In New York, the gubernatorial vote determines a political party’s ballot status and position. On election day, the progressive Working Families Party garnered 120,000 votes, well over the 50,000 required to maintain ballot status – although it slipped from fourth to fifth position behind the Green Party, which rode a wave of anti-Cuomo sentiment and got 175,000 votes.
Some feared that the WFP would lose ballot status after endorsing Cuomo in a controversial political deal, soon after which Cuomo set up his own ‘third’ party — the Women’s Equality Party — which many saw as a direct challenge to the WFP. The Women’s Equality Party delivered 50,900 votes for Cuomo, so it now has ballot status as well. Governor Cuomo received a total of 1,942,700 votes, as against Republican Rob Astorino’s 1,453,634.
These numbers must be viewed in the context of the low turnout, which was only 30 percent of the electorate, six percent lower than in 2010.

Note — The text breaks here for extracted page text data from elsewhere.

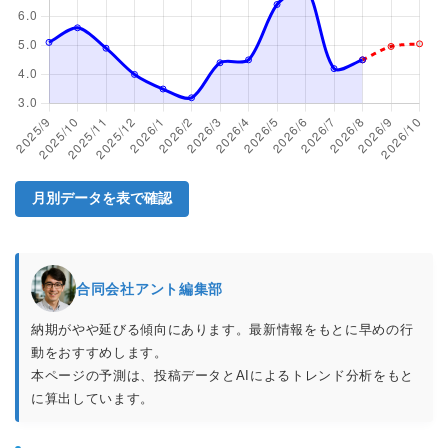
月別データを表で確認
合同会社アント編集部
納期がやや延びる傾向にあります。最新情報をもとに早めの行
動をおすすめします。
本ページの予測は、投稿データとAIによるトレンド分析をもと
に算出しています。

WFP’s New York State Director Bill Lipton said “even as voter turnout was down significantly, and even as Democratic performance lagged overall, [the] WFP’s share of the overall vote for governor yesterday looks like it matched or exceeded our number from 2010. And our share of the vote in the other two statewide races [for Comptroller and Attorney General] increased significantly compared to four years ago.”
The big winner of the night seemed to be the GOP, which regained majority control of the State Senate, raising questions about the possibility of moving a progressive agenda forward. But after 16 years on the NY political scene, the WFP, besides helping elect progressive politicians to office, has built a track record of groundbreaking legislative victories, on issues from campaign finance reform to raising the minimum wage, reforming racist drug laws and paid sick leave. WFP was an early fighter to “tax the rich,” and led a campaign which resulted in NY state enacting such a law in 2009.
In his victory speech, Cuomo said, “We are going to raise the minimum wage for working families. We are going to pass the Women’s Equality Act because discrimination and inequality against women stops in New York State,” two key issues of the deal made with the WFP, but he also positioned himself as a centrist saying he had avoided “the extreme forces of the left and the right.”
Cuomo faced sharp criticism from the WFP election night. “Governor Cuomo promised to take back the State Senate,” Lipton said in a press release. “Instead, he squandered millions on a fake party, and left millions more in his campaign account as Democrats in the legislature and in Congress withered on the vine.”
Despite this, Lipton expressed optimism and readiness to continue the fight, saying, “There’s no way around it, losing the Senate is a tough blow for all of us hoping to see a progressive agenda enacted in Albany next year. But politics is about more than just elections, and New York progressives aren’t about to run and hide for the next four years. The only place we’re going is back to Albany, to fight tooth and nail to win on the big issues we care about and to continue to give working families a voice in a system dominated by big corporations and billionaires.”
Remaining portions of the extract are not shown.